* **DATA RECORDS**
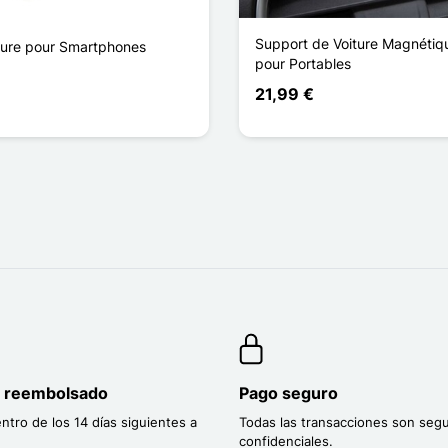
Support de Voiture Magnéti
ture pour Smartphones
pour Portables
21,99 €
o reembolsado
Pago seguro
entro de los 14 días siguientes a
Todas las transacciones son segu
confidenciales.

* **TASK DIRECTIONS**
Without copying any images, transcribe the records exactly as they stand.

* **TASK RESPONSE**
Support de Voiture Magnéti
ture pour Smartphones
pour Portables
21,99 €
o reembolsado
Pago seguro
entro de los 14 días siguientes a
Todas las transacciones son segu
confidenciales.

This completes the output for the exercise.